Saved entries
□ □ □ □
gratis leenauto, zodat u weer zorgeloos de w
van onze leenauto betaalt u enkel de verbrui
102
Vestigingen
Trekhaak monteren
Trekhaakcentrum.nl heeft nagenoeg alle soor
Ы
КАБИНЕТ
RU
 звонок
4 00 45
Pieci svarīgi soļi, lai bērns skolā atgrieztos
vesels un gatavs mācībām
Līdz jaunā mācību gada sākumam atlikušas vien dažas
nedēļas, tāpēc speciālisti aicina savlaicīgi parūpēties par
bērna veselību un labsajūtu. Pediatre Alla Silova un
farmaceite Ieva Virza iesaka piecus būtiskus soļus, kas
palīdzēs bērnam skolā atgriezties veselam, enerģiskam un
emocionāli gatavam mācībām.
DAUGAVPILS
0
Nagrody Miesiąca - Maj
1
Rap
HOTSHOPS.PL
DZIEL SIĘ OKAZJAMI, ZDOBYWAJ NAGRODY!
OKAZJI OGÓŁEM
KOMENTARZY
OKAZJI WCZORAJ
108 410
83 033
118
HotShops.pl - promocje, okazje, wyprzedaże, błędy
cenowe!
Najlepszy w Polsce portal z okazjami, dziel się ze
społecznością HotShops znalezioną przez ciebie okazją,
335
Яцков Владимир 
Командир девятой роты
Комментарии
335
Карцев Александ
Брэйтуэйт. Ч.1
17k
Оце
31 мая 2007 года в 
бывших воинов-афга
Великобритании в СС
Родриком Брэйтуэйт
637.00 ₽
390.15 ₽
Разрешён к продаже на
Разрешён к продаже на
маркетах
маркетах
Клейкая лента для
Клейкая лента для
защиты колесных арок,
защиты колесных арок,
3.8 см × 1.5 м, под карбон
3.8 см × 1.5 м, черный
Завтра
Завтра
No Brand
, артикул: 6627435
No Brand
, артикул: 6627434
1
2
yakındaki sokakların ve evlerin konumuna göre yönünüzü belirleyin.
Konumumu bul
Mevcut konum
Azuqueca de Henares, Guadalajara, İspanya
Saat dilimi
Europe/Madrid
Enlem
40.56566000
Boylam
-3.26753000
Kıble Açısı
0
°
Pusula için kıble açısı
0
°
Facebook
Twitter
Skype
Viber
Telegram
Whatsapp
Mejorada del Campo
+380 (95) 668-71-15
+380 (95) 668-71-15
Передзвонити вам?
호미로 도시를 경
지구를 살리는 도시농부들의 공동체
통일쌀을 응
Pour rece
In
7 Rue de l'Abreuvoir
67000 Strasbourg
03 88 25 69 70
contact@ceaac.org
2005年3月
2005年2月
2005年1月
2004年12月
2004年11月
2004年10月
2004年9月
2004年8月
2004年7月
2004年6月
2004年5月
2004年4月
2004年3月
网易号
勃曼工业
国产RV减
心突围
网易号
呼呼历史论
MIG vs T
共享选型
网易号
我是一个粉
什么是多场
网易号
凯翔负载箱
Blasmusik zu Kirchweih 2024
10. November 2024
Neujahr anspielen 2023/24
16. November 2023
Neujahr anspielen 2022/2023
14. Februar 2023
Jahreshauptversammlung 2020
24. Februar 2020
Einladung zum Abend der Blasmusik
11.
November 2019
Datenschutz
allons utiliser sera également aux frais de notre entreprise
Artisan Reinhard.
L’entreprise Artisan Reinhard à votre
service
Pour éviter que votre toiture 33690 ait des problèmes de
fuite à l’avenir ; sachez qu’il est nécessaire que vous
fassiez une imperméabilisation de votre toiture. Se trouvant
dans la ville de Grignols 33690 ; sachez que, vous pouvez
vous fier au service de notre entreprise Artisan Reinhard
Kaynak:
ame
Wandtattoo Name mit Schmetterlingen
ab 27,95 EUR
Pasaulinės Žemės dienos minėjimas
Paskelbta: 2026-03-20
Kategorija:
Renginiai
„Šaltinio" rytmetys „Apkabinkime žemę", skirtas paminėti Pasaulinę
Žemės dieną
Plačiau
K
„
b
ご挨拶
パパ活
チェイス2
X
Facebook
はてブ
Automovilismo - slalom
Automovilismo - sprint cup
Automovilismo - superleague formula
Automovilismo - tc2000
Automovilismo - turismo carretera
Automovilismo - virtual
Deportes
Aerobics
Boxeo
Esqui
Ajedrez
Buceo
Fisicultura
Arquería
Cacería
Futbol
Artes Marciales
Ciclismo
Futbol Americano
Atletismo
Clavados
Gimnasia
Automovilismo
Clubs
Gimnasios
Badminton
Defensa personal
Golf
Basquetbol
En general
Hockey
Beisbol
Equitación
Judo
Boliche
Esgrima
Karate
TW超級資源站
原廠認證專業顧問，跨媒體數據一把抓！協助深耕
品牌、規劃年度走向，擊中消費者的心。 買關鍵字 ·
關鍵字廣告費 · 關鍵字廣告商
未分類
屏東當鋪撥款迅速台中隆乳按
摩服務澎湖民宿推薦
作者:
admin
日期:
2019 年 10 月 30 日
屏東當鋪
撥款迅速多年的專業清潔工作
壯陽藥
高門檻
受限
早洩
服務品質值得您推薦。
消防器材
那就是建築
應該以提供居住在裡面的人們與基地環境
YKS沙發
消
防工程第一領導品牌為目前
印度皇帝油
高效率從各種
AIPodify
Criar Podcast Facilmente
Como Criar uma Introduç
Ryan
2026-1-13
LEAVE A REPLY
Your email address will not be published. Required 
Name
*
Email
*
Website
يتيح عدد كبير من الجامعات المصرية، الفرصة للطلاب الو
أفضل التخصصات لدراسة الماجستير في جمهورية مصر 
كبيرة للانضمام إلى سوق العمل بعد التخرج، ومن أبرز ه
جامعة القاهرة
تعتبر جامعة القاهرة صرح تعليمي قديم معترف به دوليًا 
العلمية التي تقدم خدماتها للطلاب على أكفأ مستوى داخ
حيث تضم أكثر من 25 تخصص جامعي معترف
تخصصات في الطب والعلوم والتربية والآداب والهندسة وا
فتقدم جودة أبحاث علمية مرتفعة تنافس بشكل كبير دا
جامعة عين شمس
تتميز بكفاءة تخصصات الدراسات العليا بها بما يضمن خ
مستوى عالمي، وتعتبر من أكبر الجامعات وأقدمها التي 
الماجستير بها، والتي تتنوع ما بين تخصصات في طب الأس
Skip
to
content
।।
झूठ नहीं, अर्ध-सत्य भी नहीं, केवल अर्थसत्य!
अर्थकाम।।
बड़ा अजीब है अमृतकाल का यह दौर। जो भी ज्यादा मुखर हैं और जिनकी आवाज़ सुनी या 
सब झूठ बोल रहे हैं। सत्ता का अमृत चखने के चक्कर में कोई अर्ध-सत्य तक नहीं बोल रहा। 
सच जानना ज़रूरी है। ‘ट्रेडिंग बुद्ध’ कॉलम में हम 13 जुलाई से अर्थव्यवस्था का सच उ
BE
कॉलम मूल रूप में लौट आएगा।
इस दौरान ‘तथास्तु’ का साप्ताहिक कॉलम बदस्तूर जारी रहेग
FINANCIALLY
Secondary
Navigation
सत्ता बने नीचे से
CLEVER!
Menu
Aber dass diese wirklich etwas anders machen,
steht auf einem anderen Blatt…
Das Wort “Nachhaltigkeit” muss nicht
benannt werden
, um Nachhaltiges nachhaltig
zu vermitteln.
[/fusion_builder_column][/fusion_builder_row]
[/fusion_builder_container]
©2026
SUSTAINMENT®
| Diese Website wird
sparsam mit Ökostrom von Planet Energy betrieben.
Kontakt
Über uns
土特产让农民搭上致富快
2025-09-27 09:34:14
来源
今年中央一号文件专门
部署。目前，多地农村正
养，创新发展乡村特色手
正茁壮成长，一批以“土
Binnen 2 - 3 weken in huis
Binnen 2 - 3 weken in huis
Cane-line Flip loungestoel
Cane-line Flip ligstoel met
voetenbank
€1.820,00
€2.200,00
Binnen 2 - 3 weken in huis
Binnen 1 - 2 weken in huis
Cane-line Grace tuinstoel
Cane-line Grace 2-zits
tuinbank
□ □ □ □
Work to be completed ▸
Based on the records above, count the lines in which "Grace" occurs and provide only the number.

Result of this task ▸
2